### [WHAT IS EXPECTED]
The reply should be the records repeated exactly, without any images.

(Dataset records)
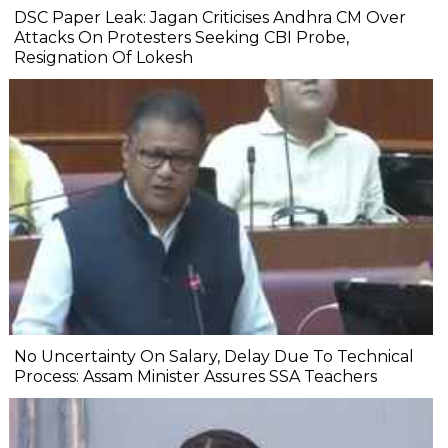
DSC Paper Leak: Jagan Criticises Andhra CM Over
Attacks On Protesters Seeking CBI Probe,
Resignation Of Lokesh
No Uncertainty On Salary, Delay Due To Technical
Process: Assam Minister Assures SSA Teachers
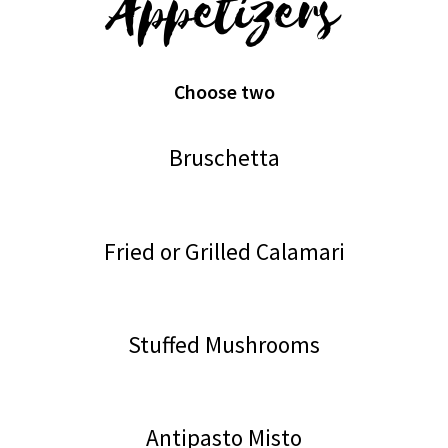
Appetizers
Choose two
Bruschetta
Fried or Grilled Calamari
Stuffed Mushrooms
Antipasto Misto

### [ANSWER TO THIS EXERCISE]
DSC Paper Leak: Jagan Criticises Andhra CM Over
Attacks On Protesters Seeking CBI Probe,
Resignation Of Lokesh
No Uncertainty On Salary, Delay Due To Technical
Process: Assam Minister Assures SSA Teachers
Appetizers
Choose two
Bruschetta
Fried or Grilled Calamari
Stuffed Mushrooms
Antipasto Misto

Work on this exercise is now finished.